• _Instructions for the task_: Examine each line of the data, and copy the ones containing "vanuit".

___ Supplied entries

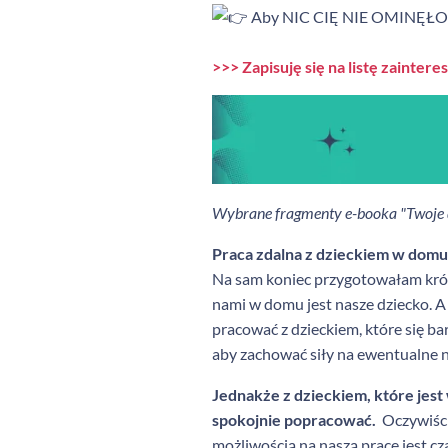
Aby NIC CIĘ NIE OMINĘŁO, za
>>> Zapisuję się na listę zainte
Wybrane fragmenty e-booka "Twoje d
Praca zdalna z dzieckiem w domu
Na sam koniec przygotowałam krótk
nami w domu jest nasze dziecko. A
pracować z dzieckiem, które się bar
aby zachować siły na ewentualne na
Jednakże z dzieckiem, które jest
spokojnie popracować.
Oczywiści
możliwością na naszą pracę jest cza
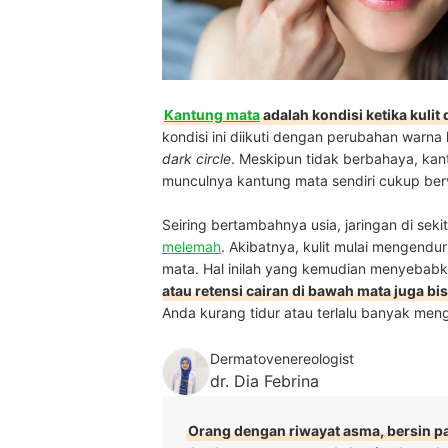
Kantung mata
adalah kondisi ketika kul
kondisi ini diikuti dengan perubahan warna
dark circle
. Meskipun tidak berbahaya, k
munculnya kantung mata sendiri cukup ber
Seiring bertambahnya usia, jaringan di se
melemah
. Akibatnya, kulit mulai mengendu
mata. Hal inilah yang kemudian menyebabk
atau retensi cairan di bawah mata juga b
Anda kurang tidur atau terlalu banyak me
Dermatovenereologist
dr. Dia Febrina
Orang dengan riwayat asma, bersin pag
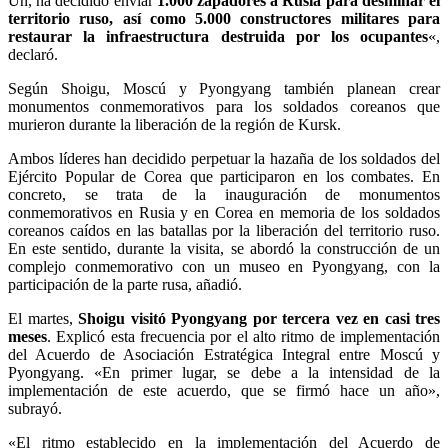
Un, ha decidido enviar
1.000 zapadores a Rusia para desminar el
territorio ruso, así como 5.000 constructores militares para
restaurar la infraestructura destruida por los ocupantes
«,
declaró.
Según Shoigu, Moscú y Pyongyang también planean crear
monumentos conmemorativos para los soldados coreanos que
murieron durante la liberación de la región de Kursk.
Ambos líderes han decidido perpetuar la hazaña de los soldados del
Ejército Popular de Corea que participaron en los combates. En
concreto, se trata de la inauguración de monumentos
conmemorativos en Rusia y en Corea en memoria de los soldados
coreanos caídos en las batallas por la liberación del territorio ruso.
En este sentido, durante la visita, se abordó la construcción de un
complejo conmemorativo con un museo en Pyongyang, con la
participación de la parte rusa, añadió.
El martes,
Shoigu visitó Pyongyang por tercera vez en casi tres
meses
. Explicó esta frecuencia por el alto ritmo de implementación
del Acuerdo de Asociación Estratégica Integral entre Moscú y
Pyongyang. «En primer lugar, se debe a la intensidad de la
implementación de este acuerdo, que se firmó hace un año»,
subrayó.
«El ritmo establecido en la implementación del Acuerdo de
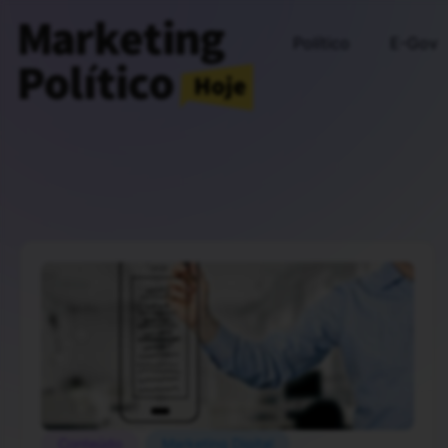
Político
E-Gov
Conteúdo
Marketing Digital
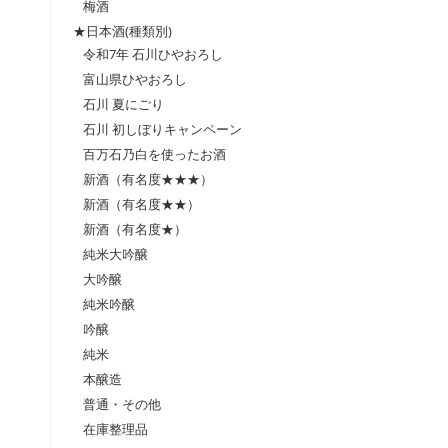
梅酒
★日本酒(種類別)
令和7年 石川ひやおろし
富山県ひやおろし
石川 夏にごり
石川 初しぼりキャンペーン
百万石乃白を使ったお酒
新酒（有名度★★★）
新酒（有名度★★）
新酒（有名度★）
純米大吟醸
大吟醸
純米吟醸
吟醸
純米
本醸造
普通・その他
在庫整理品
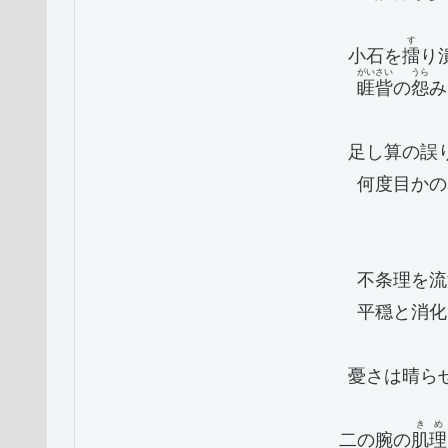
す
　小石を
擂
り
がいさい
うら
睚眥
の
怨
み
　足し算の誤
　何度目かの
　不条理を流
　平穏と消化
　憂さは晴ら
きめ
　二の腕の
肌理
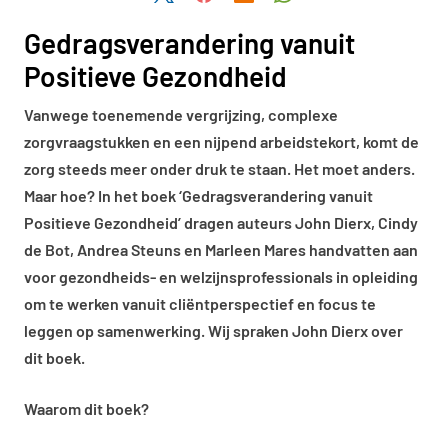
Gedragsverandering vanuit
Positieve Gezondheid
Vanwege toenemende vergrijzing, complexe
zorgvraagstukken en een nijpend arbeidstekort, komt de
zorg steeds meer onder druk te staan. Het moet anders.
Maar hoe? In het boek ‘Gedragsverandering vanuit
Positieve Gezondheid’ dragen auteurs John Dierx, Cindy
de Bot, Andrea Steuns en Marleen Mares handvatten aan
voor gezondheids- en welzijnsprofessionals in opleiding
om te werken vanuit cliëntperspectief en focus te
leggen op samenwerking. Wij spraken John Dierx over
dit boek.
Waarom dit boek?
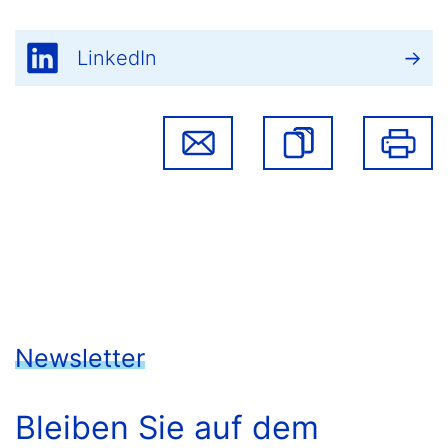
LinkedIn
Newsletter
Bleiben Sie auf dem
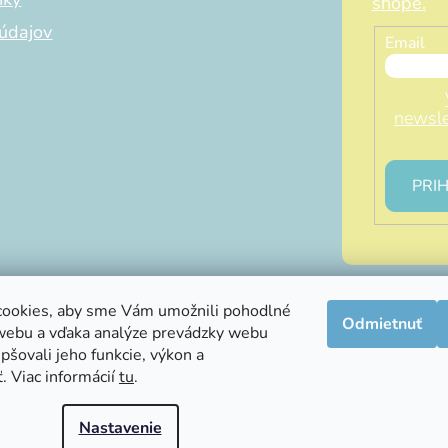
shope.
údajov
Email
newsle
PRIH
ookies, aby sme Vám umožnili pohodlné
Odmietnuť
webu a vďaka analýze prevádzky webu
info@littleluna.sk
pšovali jeho funkcie, výkon a
. Viac informácií
tu
.
Nastavenie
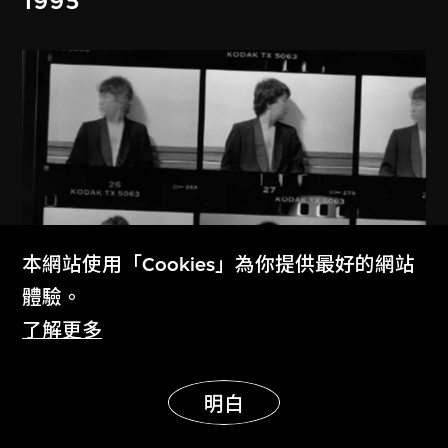
1995
本網站使用「Cookies」為你提供最好的網站
體驗。
了解更多
展示更多
明白
艾未未
紐約1983–1993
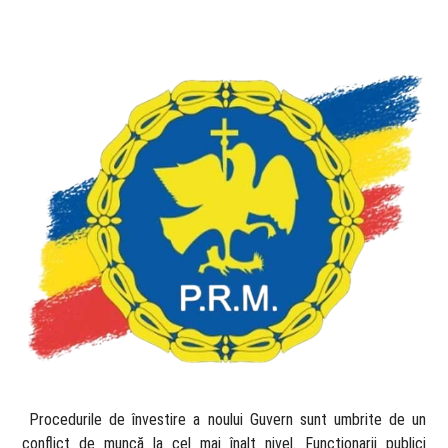
​ Procedurile de învestire a noului Guvern sunt umbrite de un
conflict de muncă la cel mai înalt nivel. Funcționarii publici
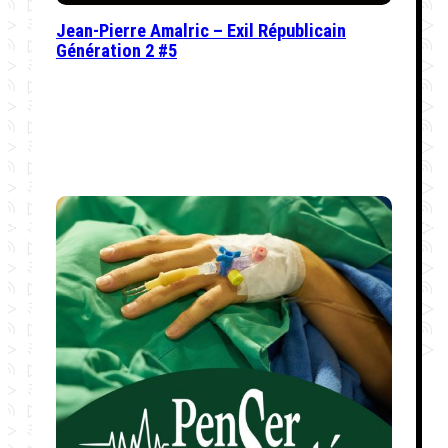
Jean-Pierre Amalric – Exil Républicain
Génération 2 #5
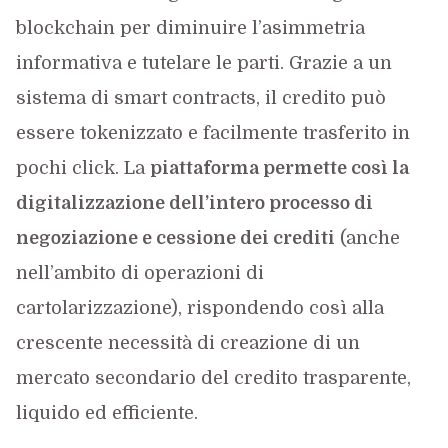
blockchain per diminuire l’asimmetria
informativa e tutelare le parti. Grazie a un
sistema di smart contracts, il credito può
essere tokenizzato e facilmente trasferito in
pochi click. La
piattaforma permette così la
digitalizzazione dell’intero processo di
negoziazione e cessione dei crediti
(anche
nell’ambito di operazioni di
cartolarizzazione), rispondendo così alla
crescente necessità di creazione di un
mercato secondario del credito trasparente,
liquido ed efficiente.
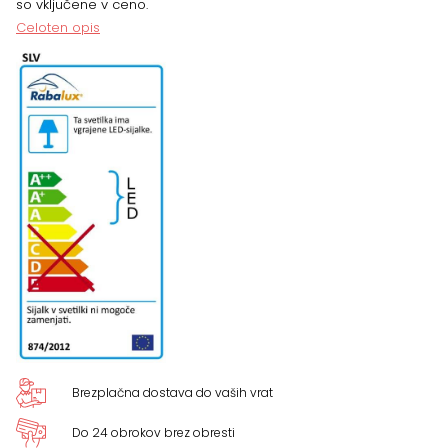
so vključene v ceno.
50
Celoten opis
cm
količina
Brezplačna dostava do vaših vrat
Do 24 obrokov brez obresti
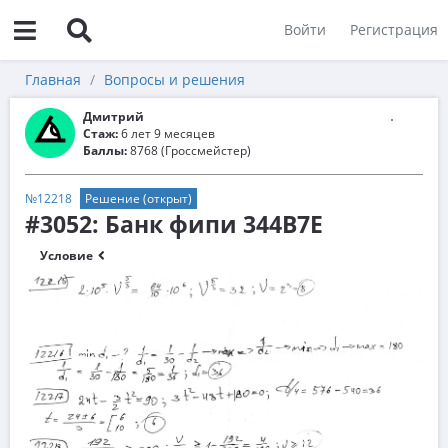
Войти
Регистрация
Главная
Вопросы и решения
Дмитрий
Стаж:
6 лет 9 месяцев
Баллы:
8768 (Гроссмейстер)
№12218
Решение (открыт)
#3052: Банк фипи 344B7E
Условие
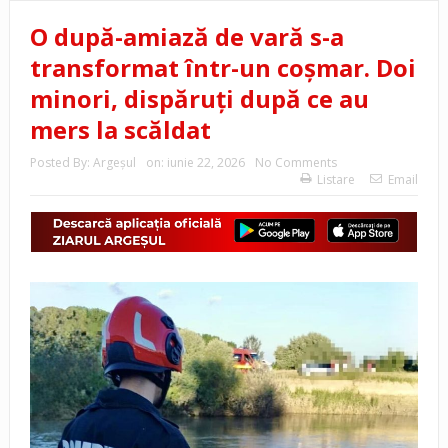
O după-amiază de vară s-a
transformat într-un coșmar. Doi
minori, dispăruți după ce au
mers la scăldat
Posted By:
Argeşul
on:
iunie 22, 2026
No Comments
Listare
Email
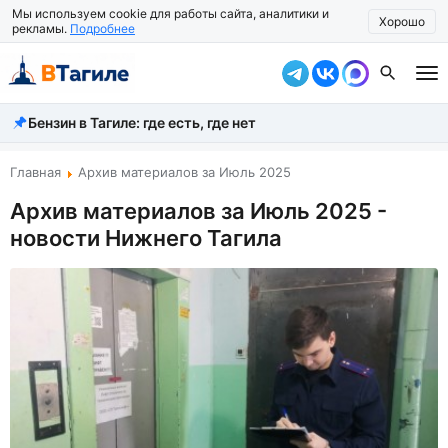
Мы используем cookie для работы сайта, аналитики и
Хорошо
рекламы.
Подробнее
Бензин в Тагиле: где есть, где нет
Все новости
Происшествия
Главная
Архив материалов за Июль 2025
Архив материалов за Июль 2025 -
Город
новости Нижнего Тагила
Власть
Жизнь
Экономика
Общество
Рассказать новость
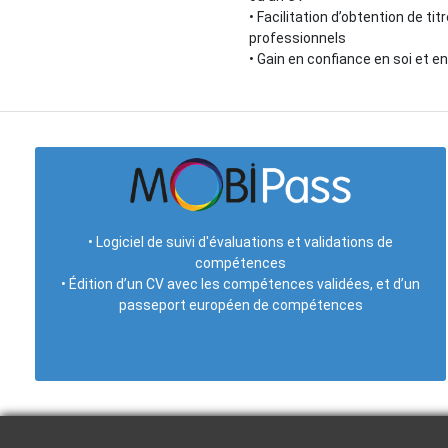
•
Facilitation d’obtention de tit
professionnels
•
Gain en confiance en soi et 
•
Logiciel de suivi d'évaluations et validations de
compétences
•
Édition d’un CV avec les compétences validées, et d’un
passeport européen de compétences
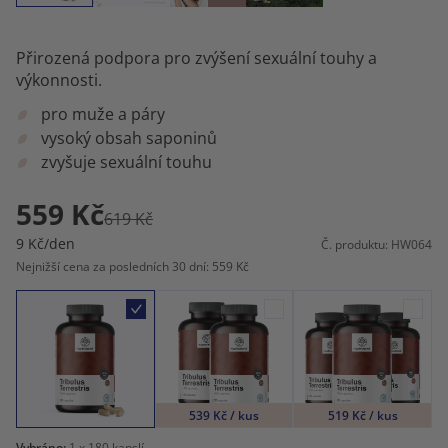
Přirozená podpora pro zvýšení sexuální touhy a
výkonnosti.
pro muže a páry
vysoký obsah saponinů
zvyšuje sexuální touhu
559 Kč
619 Kč
9 Kč/den
Č. produktu: HW064
Nejnižší cena za posledních 30 dní: 559 Kč
539 Kč / kus
519 Kč / kus
Vybráno:
1
x 180 kapslí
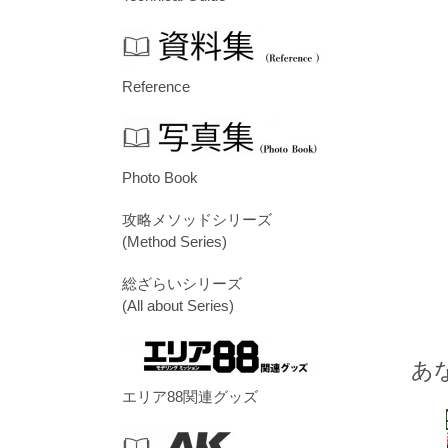
Reference
Photo Book
攻略メソッドシリーズ
(Method Series)
総ざらいシリーズ
(All about Series)
あ
エリア88関連グッズ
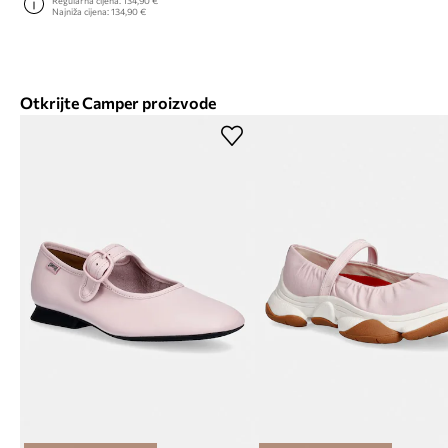
Regularna cijena:
134,90 €
Najniža cijena:
134,90 €
Otkrijte Camper proizvode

______

• _Solution for this problem_:
Gedragsverandering vanuit
Maar hoe? In het boek ‘Gedragsverandering vanuit
om te werken vanuit cliëntperspectief en focus te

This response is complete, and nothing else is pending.